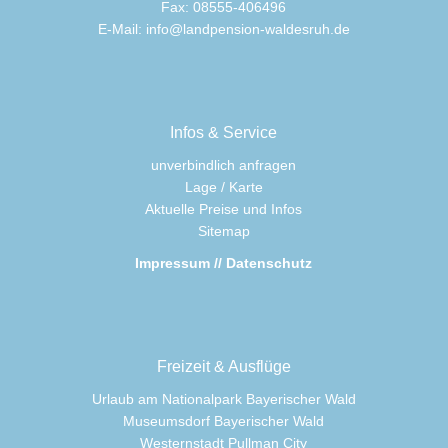
Fax: 08555-406496
E-Mail:
info@landpension-waldesruh.de
Infos & Service
unverbindlich anfragen
Lage / Karte
Aktuelle Preise und Infos
Sitemap
Impressum // Datenschutz
Freizeit & Ausflüge
Urlaub am Nationalpark Bayerischer Wald
Museumsdorf Bayerischer Wald
Westernstadt Pullman City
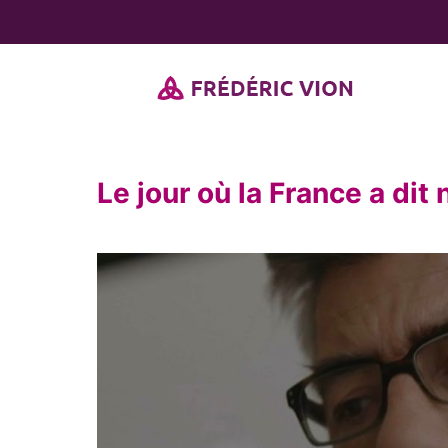
Passer
au
contenu
Le jour où la France a dit 
View
Larger
Image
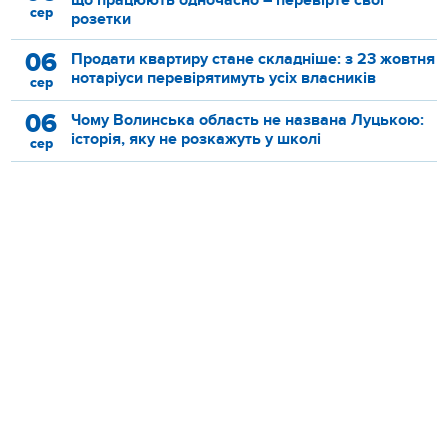
сер
розетки
06
Продати квартиру стане складніше: з 23 жовтня
нотаріуси перевірятимуть усіх власників
сер
06
Чому Волинська область не названа Луцькою:
історія, яку не розкажуть у школі
сер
============================================================
Working down from the line with "Westernstadt Pullman City", copy each line exactly until the last line of the entries, which is also included. Omit the pictures.

Westernstadt Pullman City
Passer
au
contenu
Le jour où la France a dit 
View
Larger
Image
сер
розетки
06
Продати квартиру стане складніше: з 23 жовтня
нотаріуси перевірятимуть усіх власників
сер
06
Чому Волинська область не названа Луцькою:
історія, яку не розкажуть у школі
сер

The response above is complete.